Tiga puluh empat

270 25 12
                                    

Ozono benar, rasa kesalnya ketika itu bukan sepenuhnya karena masalah Hono. Dia hanya terlalu jengkel dan berdalih dengan mengucapkan, "Lo cuma diam doang liat teman lo kesusahan blablabla."

Perasaan kesalnya timbul karena masalah pribadi, dan ini melibatkan seorang Ozono.

Dia, Ozono Rei, sangat sulit untuk dikejar. Takemoto akui, manusia bernama Ozono itu adalah manusia yang mendekati kata sempurna, atau malah sudah sempurna. Kalau dilihat lagi ke belakang (ia minta pada Akanen untuk memberitahu latar belakang 'rivalnya' ini), si mahasiswi psikologi ini bukan hanya cerdas di bidang akademi seperti matematika, sains dan sebagainya, namun juga pintar dalam bidang seni, bahkan pandai dibidang olahraga. Sama seperti si karakter utama yang berasal dari SMA elit serta keluarga kaya dan juga dielu-elukan oleh semua penghuni sekolah.
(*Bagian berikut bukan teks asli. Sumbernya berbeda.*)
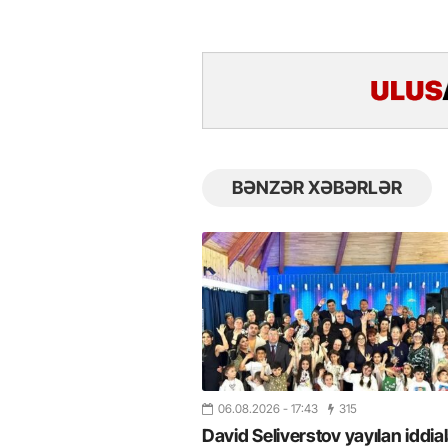
BƏNZƏR XƏBƏRLƏR
06.08.2026
- 17:43
315
David Seliverstov yayılan iddial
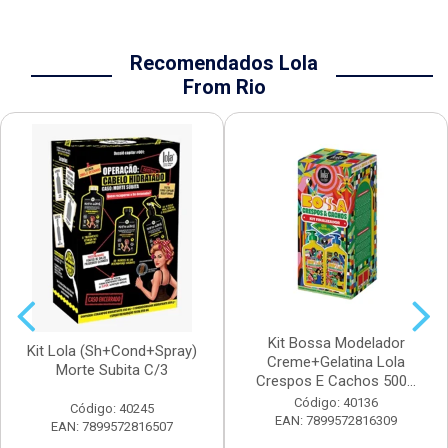
Recomendados Lola
From Rio
Kit Bossa Modelador
Kit Lola (Sh+Cond+Spray)
Creme+Gelatina Lola
Morte Subita C/3
Crespos E Cachos 500...
Código: 40136
Código: 40245
EAN: 7899572816309
EAN: 7899572816507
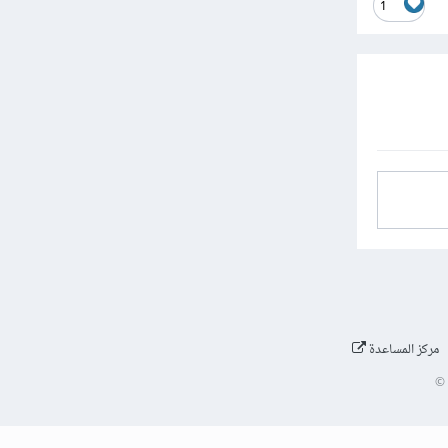
1
مركز المساعدة
©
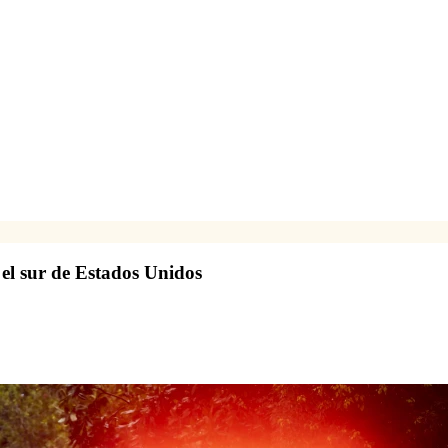
l sur de Estados Unidos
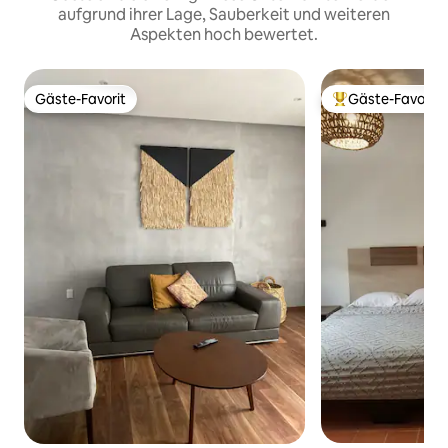
aufgrund ihrer Lage, Sauberkeit und weiteren
Aspekten hoch bewertet.
Gäste-Favorit
Gäste-Favorit
Gäste-Favorit
Beliebter Gäste-F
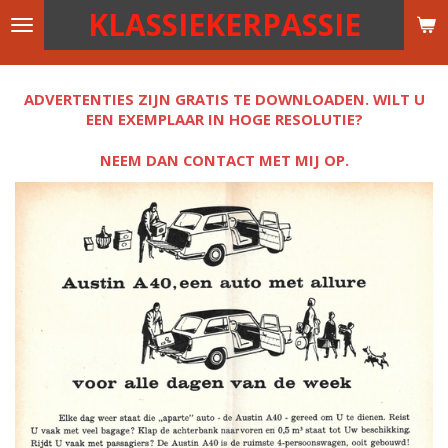
KLASSIEKERPASSIE
Ga
direct
naar
de
ADVERTENTIES ZIJN GRATIS TE DOWNLOADEN. WILT U
hoofdinhoud
EEN EXEMPLAAR IN HOGE RESOLUTIE?
NEEM DAN CONTACT MET MIJ OP.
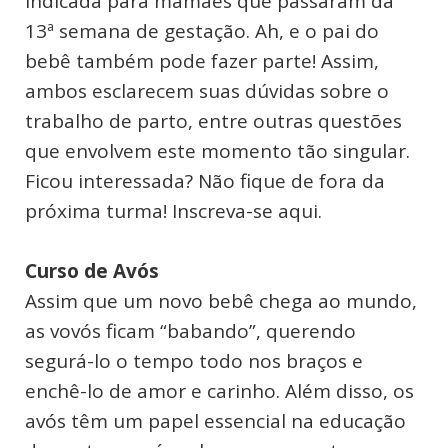
indicada para mamães que passaram da
13ª semana de gestação. Ah, e o pai do
bebê também pode fazer parte! Assim,
ambos esclarecem suas dúvidas sobre o
trabalho de parto, entre outras questões
que envolvem este momento tão singular.
Ficou interessada? Não fique de fora da
próxima turma! Inscreva-se aqui.
Curso de Avós
Assim que um novo bebê chega ao mundo,
as vovós ficam “babando”, querendo
segurá-lo o tempo todo nos braços e
enchê-lo de amor e carinho. Além disso, os
avós têm um papel essencial na educação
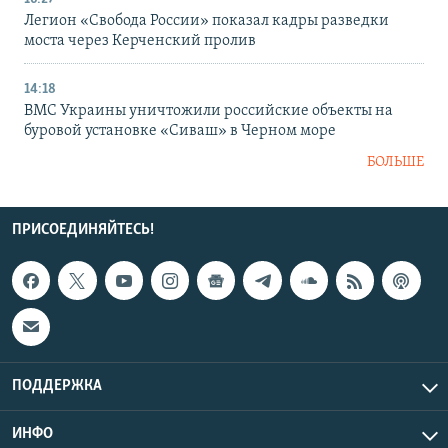
Легион «Свобода России» показал кадры разведки
моста через Керченский пролив
14:18
ВМС Украины уничтожили российские объекты на
буровой установке «Сиваш» в Черном море
БОЛЬШЕ
ПРИСОЕДИНЯЙТЕСЬ!
ПОДДЕРЖКА
ИНФО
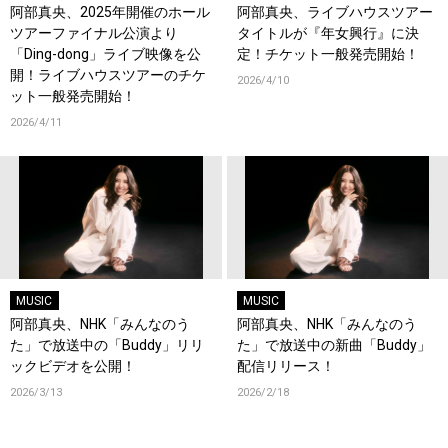
阿部真央、2025年開催のホール
阿部真央、ライブハウスツアー
ツアーファイナル公演より
タイトルが『年女興行』に決
「Ding-dong」ライブ映像を公
定！チケット一般発売開始！
開！ライブハウスツアーのチケ
2026/4/10
ット一般発売開始！
2026/4/11
MUSIC
MUSIC
阿部真央、NHK「みんなのう
阿部真央、NHK「みんなのう
た」で放送中の「Buddy」リリ
た」で放送中の新曲「Buddy」
ックビデオを公開！
配信リリース！
2026/3/13
2026/2/18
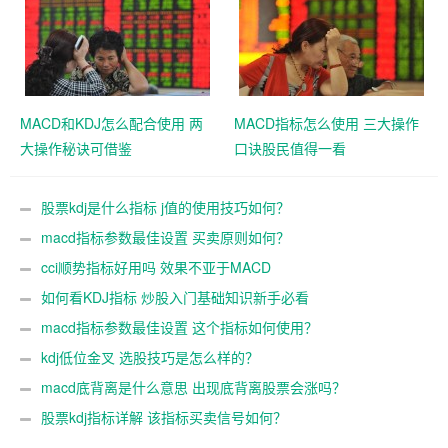
MACD和KDJ怎么配合使用 两
MACD指标怎么使用 三大操作
大操作秘诀可借鉴
口诀股民值得一看
股票kdj是什么指标 j值的使用技巧如何？
macd指标参数最佳设置 买卖原则如何？
cci顺势指标好用吗 效果不亚于MACD
如何看KDJ指标 炒股入门基础知识新手必看
macd指标参数最佳设置 这个指标如何使用？
kdj低位金叉 选股技巧是怎么样的？
macd底背离是什么意思 出现底背离股票会涨吗？
股票kdj指标详解 该指标买卖信号如何？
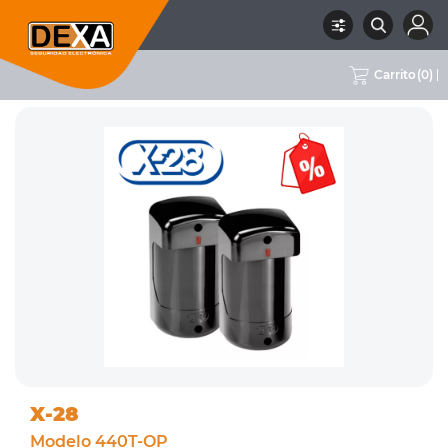
Carrito
(
0
)
RUBRO
OPORTUNIDADES
SUBRUBRO
OPORTUNIDADES
MARCA
X-28
X-28
Modelo 440T-OP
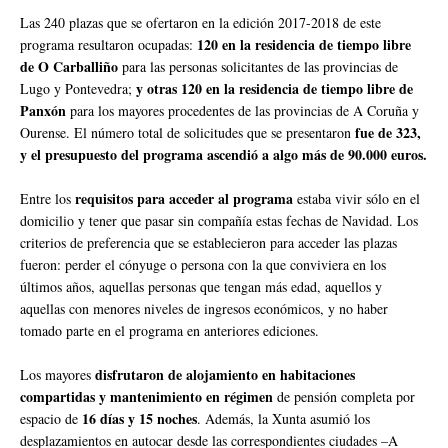
Las 240 plazas que se ofertaron en la edición 2017-2018 de este
120 en la residencia de tiempo libre
programa resultaron ocupadas:
de O Carballiño
para las personas solicitantes de las provincias de
y otras 120 en la residencia de tiempo libre de
Lugo y Pontevedra;
Panxón
para los mayores procedentes de las provincias de A Coruña y
fue de 323,
Ourense. El número total de solicitudes que se presentaron
y el presupuesto del programa ascendió a algo más de 90.000 euros.
requisitos para acceder al programa
Entre los
estaba vivir sólo en el
domicilio y tener que pasar sin compañía estas fechas de Navidad. Los
criterios de preferencia que se establecieron para acceder las plazas
fueron: perder el cónyuge o persona con la que conviviera en los
últimos años, aquellas personas que tengan más edad, aquellos y
aquellas con menores niveles de ingresos económicos, y no haber
tomado parte en el programa en anteriores ediciones.
disfrutaron de alojamiento en habitaciones
Los mayores
compartidas y mantenimiento en régimen
de pensión completa por
16 días y 15 noches
espacio de
. Además, la Xunta asumió los
desplazamientos en autocar desde las correspondientes ciudades –A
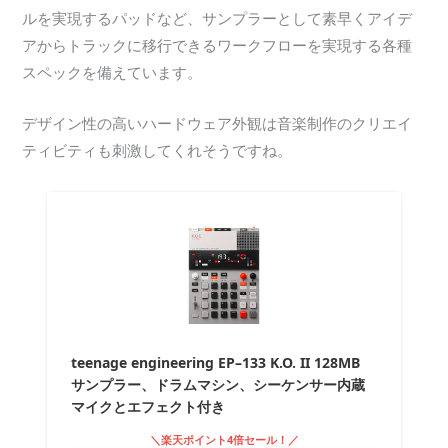
ルを実現するパッドなど、サンプラーとして素早くアイデ
アからトラックに移行できるワークフローを実現する各種
スペックを備えています。
デザイン性の高いハードウェア外観は音楽制作のクリエイ
ティビティも刺激してくれそうですね。
teenage engineering EP–133 K.O. II 128MB
サンプラー、ドラムマシン、シーケンサー内蔵
マイクとエフェクト付き
＼楽天ポイント4倍セール！／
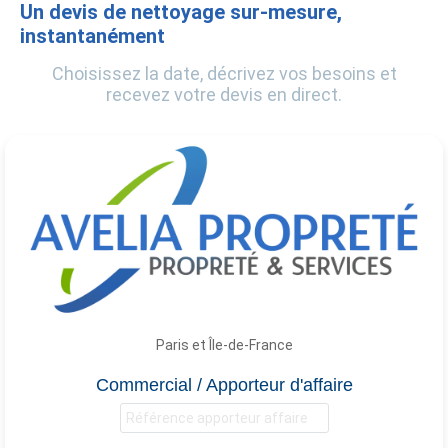
Un devis de nettoyage sur-mesure,
instantanément
Choisissez la date, décrivez vos besoins et
recevez votre devis en direct.
Paris et Île-de-France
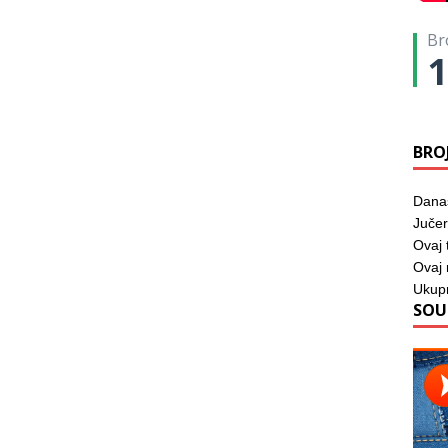
Br
1
BRO
Dana
Jučer
Ovaj 
Ovaj
Ukup
SOU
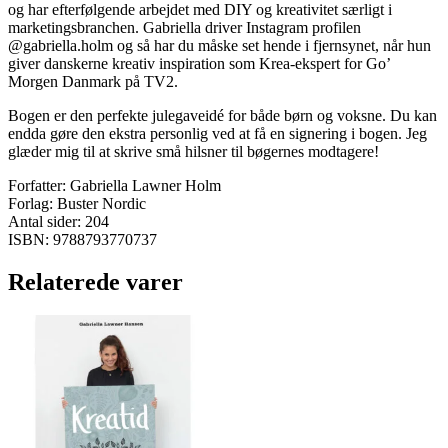
og har efterfølgende arbejdet med DIY og kreativitet særligt i
marketingsbranchen. Gabriella driver Instagram profilen
@gabriella.holm og så har du måske set hende i fjernsynet, når hun
giver danskerne kreativ inspiration som Krea-ekspert for Go’
Morgen Danmark på TV2.
Bogen er den perfekte julegaveidé for både børn og voksne. Du kan
endda gøre den ekstra personlig ved at få en signering i bogen. Jeg
glæder mig til at skrive små hilsner til bøgernes modtagere!
Forfatter: Gabriella Lawner Holm
Forlag: Buster Nordic
Antal sider: 204
ISBN: 9788793770737
Relaterede varer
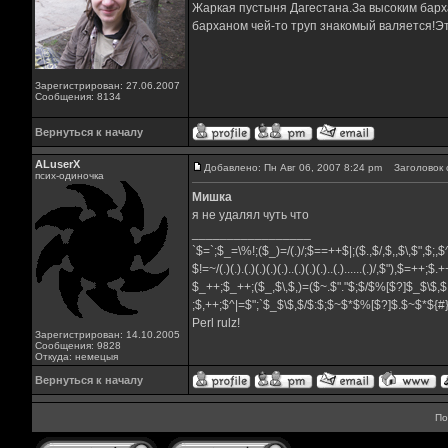
Жаркая пустыня Дагестана.За высоким барха
барханом чей-то труп знакомый валяется!Эт
Зарегистрирован: 27.06.2007
Сообщения: 8134
Вернуться к началу
ALuserX
Добавлено: Пн Авг 06, 2007 8:24 pm
Заголовок 
псих-одиночка
Мишка
я не удалял чуть что
_________________
`$=`;$_=\%!;($_)=/(.)/;$==++$|;($.,$/,$,,$\,$",$;
$!=~/(.)(.).(.)(.)(.)(.)..(.)(.)(.)..(.)......(.)/,$"),$=++;$
$_++;$_++;($_,$\,$,)=($~.$"."$;$/$%[$?]$_$\$,$
;$,++;$^|=$";`$_$\$,$/$:$;$~$*$%[$?]$.$~$*${
Perl rulz!
Зарегистрирован: 14.10.2005
Сообщения: 9828
Откуда: немецыя
Вернуться к началу
По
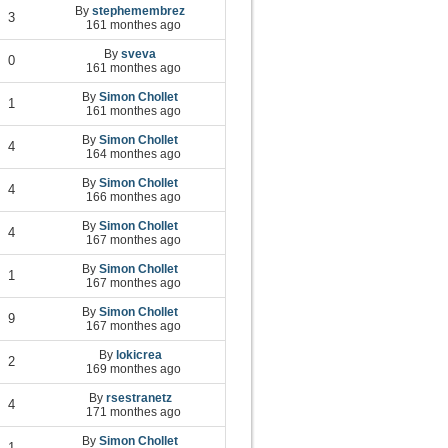
By
stephemembrez
3
161 monthes ago
By
sveva
0
161 monthes ago
By
Simon Chollet
1
161 monthes ago
By
Simon Chollet
4
164 monthes ago
By
Simon Chollet
4
166 monthes ago
By
Simon Chollet
4
167 monthes ago
By
Simon Chollet
1
167 monthes ago
By
Simon Chollet
9
167 monthes ago
By
lokicrea
2
169 monthes ago
By
rsestranetz
4
171 monthes ago
By
Simon Chollet
1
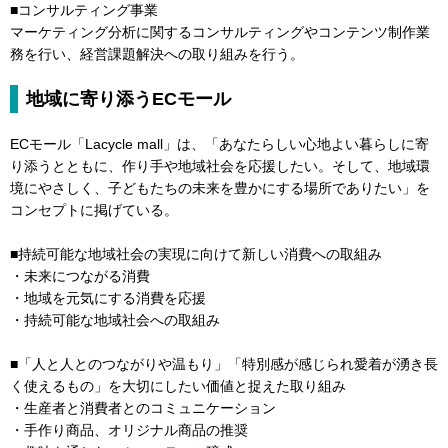
■コンサルティング事業
マーケティング分析に関するコンサルティングやコンテンツ制作業
務を行い、経営課題解決への取り組みを行う。
地域に寄り添うECモール
ECモール「Lacycle mall」は、「あなたらしい心地よい暮らしに寄
り添うとともに、作り手や地域社会を応援したい。そして、地域環
境にやさしく、子どもたちの未来を豊かにする場所でありたい」を
コンセプトに掲げている。
■持続可能な地域社会の実現に向けて新しい消費への取組み
・未来につながる消費
・地域を元気にする消費を応援
・持続可能な地域社会への取組み
■「人と人とのつながりや温もり」「特別感が感じられ愛着が湧き長
く使えるもの」を大切にしたい価値と捉えた取り組み
・生産者と消費者とのコミュニケーション
・手作り商品、オリジナル商品の推奨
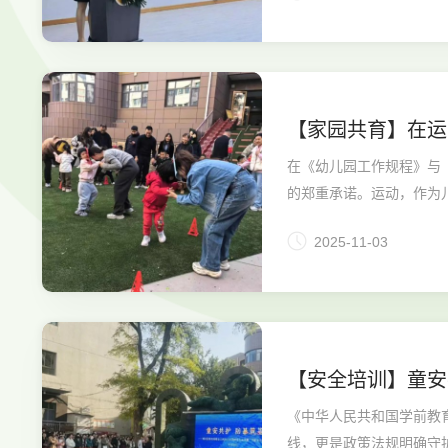
【家园共育】在运
在《幼儿园工作规程》与
的郑重承诺。运动，作为
2025-11-03
【安全培训】童安
防暴”培训活动
《中华人民共和国学前教
线，更是政策法规明确守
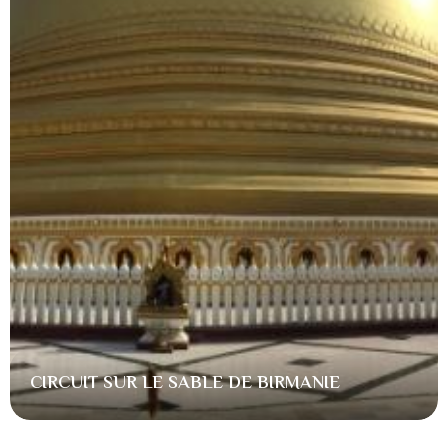
CIRCUIT SUR LE SABLE DE BIRMANIE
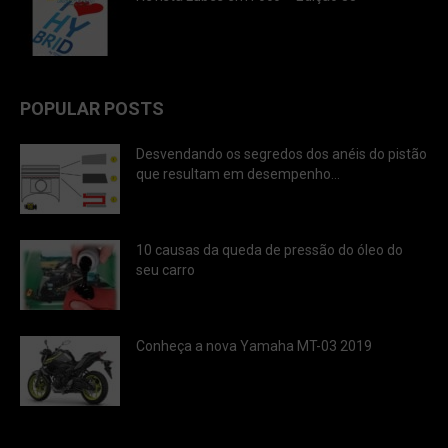
POPULAR POSTS
Desvendando os segredos dos anéis do pistão
que resultam em desempenho...
10 causas da queda de pressão do óleo do
seu carro
Conheça a nova Yamaha MT-03 2019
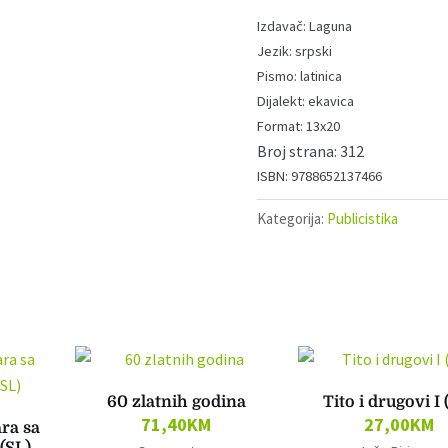
Laguna
srpski
latinica
ekavica
13x20
312
9788652137466
Kategorija:
Publicistika
60 zlatnih godina
Tito i drugovi I 
71,40
KM
27,00
KM
ra sa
Si tokoh utama yang punya segudang kehebatan dalam cerita percintaan remaja yang akhirnya menjadi novel best seller dan tersusun di rak paling depan gramedia.

Ozono Rei, persis seperti cerita mainstream yang sering dijumpai tersebut.

Keberuntungan anak itu juga sangatlah besar. Dan itu yang membuat Takemoto dongkol setengah mati. Ketika ingin mengejar sesuatu dari 'rivalnya', ia selalu dinampakkan sebuah bukti yang membuatnya harus tertinggal dalam satu hal.

Contohnya adalah seperti saat mereka dihukum tempo hari, saat dia memutuskan akan pergi membawa sepeda motor Ozeki untuk mengantar Hono, Ozono malah tanpa banyak omong mengambil kunci mobil Yuuka dan mengendarainya menuju rumah sakit.

Contoh lainnya, dia payah menggambar sementara Ozono baru saja memenangkan lomba antar kampus beberapa hari yang lalu.

Takemoto serasa ditampar untuk segera sadar, Ozono bukan orang yang tepat untuk dijadikan sebagai tandingannya.

Kalau Inoue dia bisa.

Takemoto ingin berdamai. Bukan hanya karena malas bergaduh dengan Inoue mengenai masalah hatinya, namun juga letih jika bersaing secara 'tidak sehat' hanya karena ingin membuatnya terlihat hebat bagi seseorang.

Maka dari itu, sejak sepuluh menit yang lalu Takemoto berdiri di depan kamar Ozono. Pintunya memang sedikit terbuka, namun tangannya enggan melebarkan pintu dengan gantungan papan bertuliskan "Kira & Zono" --serta berbagai gambar serangga yang Takemoto yakin sekali itu buatan tangan Kira. Dia terlalu malu untuk menghadapi orang yang ada di dalam kamar ini.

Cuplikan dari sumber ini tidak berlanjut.